The hunt for likes plays a central role in this, with the majority of people feeling down or upset when they do not get as many likes as they expect for a post and with 42 per cent saying they feel jealous when their friends get more likes than them, researchers said.
In a survey of 16,750 people worldwide, researchers from Kaspersky Lab in Russia showed people's frustration with social media.
People often experience negative emotions after spending time on social media due to a variety of reasons and these overpower the positive effects of social media.
Consumers visit social media for positive reasons and to feel good. Most people (65 per cent) use social networks to stay in touch with friends and colleagues and to see entertaining and funny posts (60 per cent).
People also devote a significant amount of time to creating their digital profile and filling it with all kinds of positive moments, posting things that make them smile (61 per cent) and telling their networks about the great time they are having during holidays and vacations (43 per cent).
While it is not surprising that 72 per cent of people are annoyed by advertising that has become extremely intrusive and interrupts their online communications, the reasons for frustration go deeper.

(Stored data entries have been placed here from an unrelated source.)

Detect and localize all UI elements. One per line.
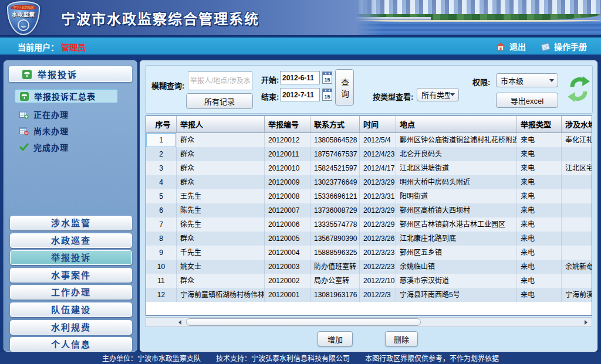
table-cell[interactable]: 群众 bbox=[177, 175, 265, 189]
sidebar-module-team-building[interactable]: 队伍建设 bbox=[10, 302, 132, 317]
manual-link[interactable]: 操作手册 bbox=[554, 40, 587, 52]
table-row[interactable]: 10姚女士20120003防办值班室转2012/2/23余姚临山镇来电余姚新奄 bbox=[146, 260, 592, 274]
sidebar-module-personal-info[interactable]: 个人信息 bbox=[10, 337, 132, 352]
table-cell[interactable]: 20120003 bbox=[265, 260, 310, 274]
table-cell[interactable] bbox=[562, 232, 592, 246]
table-cell[interactable]: 3 bbox=[146, 161, 177, 175]
table-cell[interactable]: 20120012 bbox=[265, 133, 310, 147]
table-cell[interactable]: 千先生 bbox=[177, 246, 265, 260]
column-header[interactable]: 举报人 bbox=[177, 116, 265, 133]
table-cell[interactable]: 18757467537 bbox=[310, 147, 360, 161]
sidebar-item-processing[interactable]: 正在办理 bbox=[15, 107, 132, 121]
table-cell[interactable]: 13736008729 bbox=[310, 203, 360, 217]
sidebar-section-header[interactable]: 举报投诉 bbox=[9, 66, 132, 82]
table-cell[interactable]: 来电 bbox=[517, 189, 562, 203]
type-filter-select[interactable]: 所有类型 bbox=[417, 88, 459, 101]
table-cell[interactable]: 群众 bbox=[177, 161, 265, 175]
table-cell[interactable]: 群众 bbox=[177, 232, 265, 246]
table-cell[interactable] bbox=[562, 189, 592, 203]
table-cell[interactable] bbox=[562, 217, 592, 232]
fuzzy-search-input[interactable] bbox=[188, 72, 252, 90]
table-row[interactable]: 6陈先生20120007137360087292012/3/29鄞州区高桥镇大西… bbox=[146, 203, 592, 217]
table-cell[interactable]: 2012/2/10 bbox=[360, 274, 396, 288]
table-cell[interactable]: 来电 bbox=[517, 133, 562, 147]
table-cell[interactable]: 宁海县环南西路5号 bbox=[396, 288, 517, 302]
sidebar-module-water-patrol[interactable]: 水政巡查 bbox=[10, 233, 132, 248]
table-cell[interactable]: 2012/3/29 bbox=[360, 175, 396, 189]
column-header[interactable]: 涉及水域 bbox=[562, 116, 592, 133]
table-cell[interactable]: 2012/3/29 bbox=[360, 203, 396, 217]
table-cell[interactable]: 江北康庄北路到底 bbox=[396, 232, 517, 246]
table-cell[interactable]: 13081963176 bbox=[310, 288, 360, 302]
query-button[interactable]: 查询 bbox=[335, 69, 354, 106]
table-cell[interactable]: 2 bbox=[146, 147, 177, 161]
table-cell[interactable]: 宁海前童镇柘湖杨村杨伟林 bbox=[177, 288, 265, 302]
table-cell[interactable] bbox=[562, 246, 592, 260]
table-cell[interactable]: 20120008 bbox=[265, 189, 310, 203]
table-row[interactable]: 5王先生20120008153366961212012/3/31阳明街道来电 bbox=[146, 189, 592, 203]
table-cell[interactable]: 4 bbox=[146, 175, 177, 189]
refresh-icon[interactable] bbox=[568, 74, 590, 104]
table-cell[interactable]: 来电 bbox=[517, 260, 562, 274]
table-cell[interactable]: 20120009 bbox=[265, 175, 310, 189]
table-cell[interactable]: 13567890390 bbox=[310, 232, 360, 246]
column-header[interactable]: 举报编号 bbox=[265, 116, 310, 133]
table-cell[interactable]: 北仑开良码头 bbox=[396, 147, 517, 161]
table-row[interactable]: 1群众20120012138058645282012/5/4鄞州区钟公庙街道铜盆… bbox=[146, 133, 592, 147]
sidebar-item-summary[interactable]: 举报投诉汇总表 bbox=[15, 89, 118, 103]
column-header[interactable]: 地点 bbox=[396, 116, 517, 133]
table-cell[interactable]: 来电 bbox=[517, 232, 562, 246]
table-cell[interactable]: 20120004 bbox=[265, 246, 310, 260]
scrollbar-thumb[interactable] bbox=[186, 318, 421, 326]
table-row[interactable]: 8群众20120005135678903902012/3/26江北康庄北路到底来… bbox=[146, 232, 592, 246]
table-cell[interactable]: 来电 bbox=[517, 203, 562, 217]
delete-button[interactable]: 删除 bbox=[385, 331, 418, 346]
end-calendar-icon[interactable]: 15 bbox=[322, 89, 332, 101]
table-cell[interactable]: 来电 bbox=[517, 217, 562, 232]
table-cell[interactable]: 15888596325 bbox=[310, 246, 360, 260]
table-cell[interactable]: 群众 bbox=[177, 133, 265, 147]
table-row[interactable]: 11群众20120002局办公室转2012/2/10慈溪市宗汉街道来电 bbox=[146, 274, 592, 288]
table-cell[interactable]: 2012/3/31 bbox=[360, 189, 396, 203]
table-cell[interactable]: 2012/2/3 bbox=[360, 288, 396, 302]
scroll-left-arrow-icon[interactable] bbox=[177, 319, 184, 325]
table-cell[interactable]: 来电 bbox=[517, 246, 562, 260]
add-button[interactable]: 增加 bbox=[318, 331, 353, 346]
horizontal-scrollbar[interactable] bbox=[146, 317, 592, 327]
table-cell[interactable]: 明州大桥中房码头附近 bbox=[396, 175, 517, 189]
table-cell[interactable]: 徐先生 bbox=[177, 217, 265, 232]
sidebar-module-water-supervision[interactable]: 涉水监管 bbox=[10, 216, 132, 230]
permission-select[interactable]: 市本级 bbox=[496, 73, 558, 87]
table-row[interactable]: 12宁海前童镇柘湖杨村杨伟林20120001130819631762012/2/… bbox=[146, 288, 592, 302]
table-cell[interactable]: 20120005 bbox=[265, 232, 310, 246]
table-cell[interactable]: 群众 bbox=[177, 147, 265, 161]
table-cell[interactable]: 20120001 bbox=[265, 288, 310, 302]
table-cell[interactable]: 江北区洪塘街道 bbox=[396, 161, 517, 175]
column-header[interactable]: 联系方式 bbox=[310, 116, 360, 133]
table-cell[interactable]: 王先生 bbox=[177, 189, 265, 203]
table-cell[interactable]: 2012/3/26 bbox=[360, 232, 396, 246]
table-row[interactable]: 4群众20120009130237766492012/3/29明州大桥中房码头附… bbox=[146, 175, 592, 189]
table-cell[interactable]: 20120006 bbox=[265, 217, 310, 232]
table-cell[interactable] bbox=[562, 203, 592, 217]
table-row[interactable]: 3群众20120010158245215972012/4/17江北区洪塘街道来电… bbox=[146, 161, 592, 175]
table-cell[interactable]: 12 bbox=[146, 288, 177, 302]
table-cell[interactable]: 13023776649 bbox=[310, 175, 360, 189]
table-cell[interactable]: 来电 bbox=[517, 274, 562, 288]
column-header[interactable]: 时间 bbox=[360, 116, 396, 133]
table-cell[interactable]: 鄞州区古林镇葑水港古林工业园区 bbox=[396, 217, 517, 232]
table-cell[interactable]: 来电 bbox=[517, 161, 562, 175]
sidebar-module-water-cases[interactable]: 水事案件 bbox=[10, 268, 132, 283]
table-row[interactable]: 9千先生20120004158885963252012/3/23鄞州区五乡镇来电 bbox=[146, 246, 592, 260]
table-cell[interactable]: 慈溪市宗汉街道 bbox=[396, 274, 517, 288]
table-cell[interactable]: 2012/4/17 bbox=[360, 161, 396, 175]
start-date-input[interactable] bbox=[280, 71, 320, 84]
sidebar-module-complaints[interactable]: 举报投诉 bbox=[10, 250, 132, 265]
table-cell[interactable]: 9 bbox=[146, 246, 177, 260]
table-cell[interactable]: 鄞州区高桥镇大西坝村 bbox=[396, 203, 517, 217]
export-excel-button[interactable]: 导出excel bbox=[496, 93, 558, 108]
scroll-right-arrow-icon[interactable] bbox=[582, 319, 589, 325]
table-cell[interactable]: 余姚临山镇 bbox=[396, 260, 517, 274]
table-cell[interactable]: 鄞州区钟公庙街道铜盆浦村礼花桥附近 bbox=[396, 133, 517, 147]
sidebar-module-work-handling[interactable]: 工作办理 bbox=[10, 285, 132, 300]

Despite the desire to feel good from their interactions on social media, when people see their friend's happy posts about holidays, hobbies and parties, they are often left with the bitter feeling that other people are enjoying life more than them.
For example, 59 per cent have felt unhappy when they have seen friend's posts from a party they were not invited to and 45 per cent revealed that their friend's happy holiday pictures have had a negative influence on them.
Furthermore, 37 per cent also admitted that looking at past happy posts of their own can leave them with the feeling that their own past was better than their present life.
Previous research has also demonstrated people's frustration with social media as 78 per cent admitted that they have considered leaving social networks altogether.
The only thing that makes people stay on social media is the fear of losing their digital memories, such as photos, and contacts with their friends.
"Our relationship with social media has developed into a vicious cycle. We want to go onto our favourite social platforms to tell all of our connections about the positive things we are doing - that makes us feel good," said Evgeny Chereshnev from Kaspersky Lab.